WORK REQUIRED:
Whenever a line in the material below includes "into", copy that line.

DATASET RECORDS:
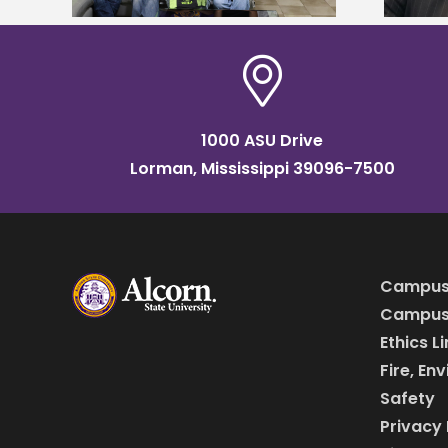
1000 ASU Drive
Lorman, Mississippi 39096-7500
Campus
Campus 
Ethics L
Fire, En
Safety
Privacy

* * *

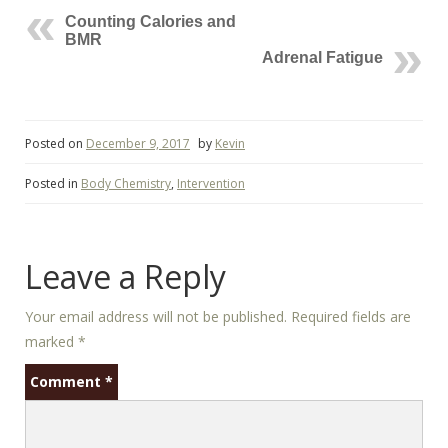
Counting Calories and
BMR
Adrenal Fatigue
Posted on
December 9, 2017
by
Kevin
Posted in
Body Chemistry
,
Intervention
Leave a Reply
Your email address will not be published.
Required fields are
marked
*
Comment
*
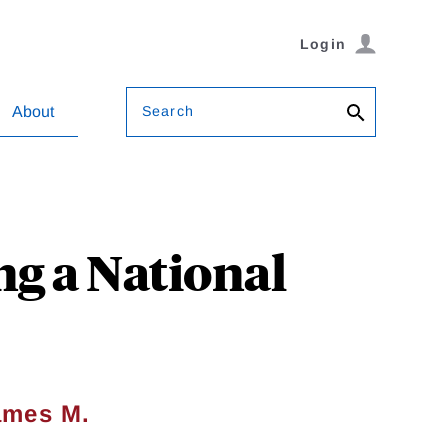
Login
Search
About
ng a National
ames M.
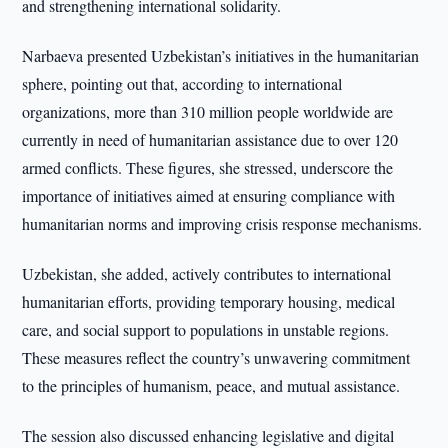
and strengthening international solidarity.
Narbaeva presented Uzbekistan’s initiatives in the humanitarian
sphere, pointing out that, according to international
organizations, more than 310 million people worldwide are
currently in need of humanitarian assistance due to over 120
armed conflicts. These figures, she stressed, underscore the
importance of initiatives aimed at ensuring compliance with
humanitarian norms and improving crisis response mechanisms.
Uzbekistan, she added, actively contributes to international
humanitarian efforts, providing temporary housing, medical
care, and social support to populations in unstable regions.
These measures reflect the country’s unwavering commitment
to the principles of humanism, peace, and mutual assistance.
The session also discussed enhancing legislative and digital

---

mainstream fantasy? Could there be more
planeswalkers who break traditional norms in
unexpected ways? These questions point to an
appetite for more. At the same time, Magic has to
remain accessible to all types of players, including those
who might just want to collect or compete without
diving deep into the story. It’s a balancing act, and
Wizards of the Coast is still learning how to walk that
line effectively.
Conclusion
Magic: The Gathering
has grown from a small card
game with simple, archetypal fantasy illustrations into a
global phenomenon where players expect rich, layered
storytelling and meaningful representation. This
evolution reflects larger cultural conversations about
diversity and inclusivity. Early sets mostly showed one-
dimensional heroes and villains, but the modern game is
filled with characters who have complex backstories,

RESPONSE TO THE EXERCISE:
diving deep into the story. It’s a balancing act, and
game with simple, archetypal fantasy illustrations into a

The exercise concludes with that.